## The task
Retype all data exactly as given. Pictures should not be retyped.

## Page-level text extractions
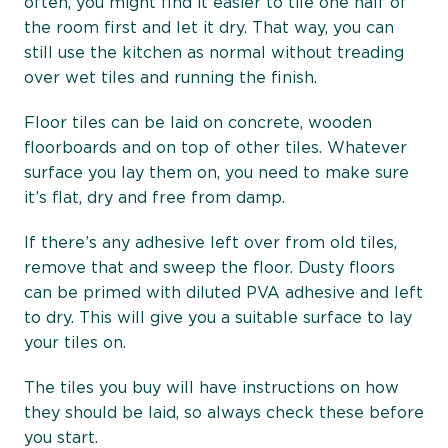
often, you might find it easier to tile one half of
the room first and let it dry. That way, you can
still use the kitchen as normal without treading
over wet tiles and running the finish.
Floor tiles can be laid on concrete, wooden
floorboards and on top of other tiles. Whatever
surface you lay them on, you need to make sure
it’s flat, dry and free from damp.
If there’s any adhesive left over from old tiles,
remove that and sweep the floor. Dusty floors
can be primed with diluted PVA adhesive and left
to dry. This will give you a suitable surface to lay
your tiles on.
The tiles you buy will have instructions on how
they should be laid, so always check these before
you start.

## Finished task
often, you might find it easier to tile one half of
the room first and let it dry. That way, you can
still use the kitchen as normal without treading
over wet tiles and running the finish.
Floor tiles can be laid on concrete, wooden
floorboards and on top of other tiles. Whatever
surface you lay them on, you need to make sure
it’s flat, dry and free from damp.
If there’s any adhesive left over from old tiles,
remove that and sweep the floor. Dusty floors
can be primed with diluted PVA adhesive and left
to dry. This will give you a suitable surface to lay
your tiles on.
The tiles you buy will have instructions on how
they should be laid, so always check these before
you start.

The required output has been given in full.